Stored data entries
____________

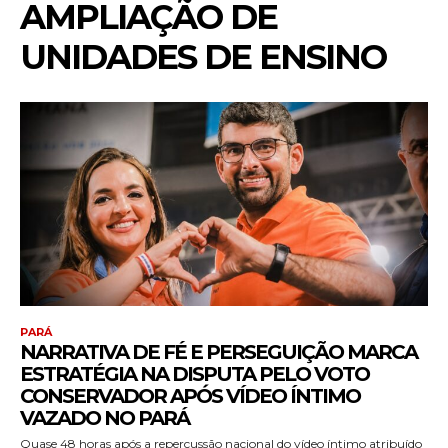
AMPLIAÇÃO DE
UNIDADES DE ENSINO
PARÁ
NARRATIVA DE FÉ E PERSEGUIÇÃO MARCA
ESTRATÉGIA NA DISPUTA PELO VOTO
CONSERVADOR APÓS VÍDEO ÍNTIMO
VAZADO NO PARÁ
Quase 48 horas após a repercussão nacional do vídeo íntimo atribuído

____________

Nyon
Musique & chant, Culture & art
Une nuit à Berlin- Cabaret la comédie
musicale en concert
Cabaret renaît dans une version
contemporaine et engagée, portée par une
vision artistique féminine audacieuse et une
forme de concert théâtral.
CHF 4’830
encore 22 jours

____________

DIRECTIONS FOR THIS TASK: Starting at the line that has "vision artistique féminine audacieuse et une" and ending at the line that has "encore 22 jours", please write out the lines above exactly, leaving out all others.

WRITTEN RESPONSE:
vision artistique féminine audacieuse et une
forme de concert théâtral.
CHF 4’830
encore 22 jours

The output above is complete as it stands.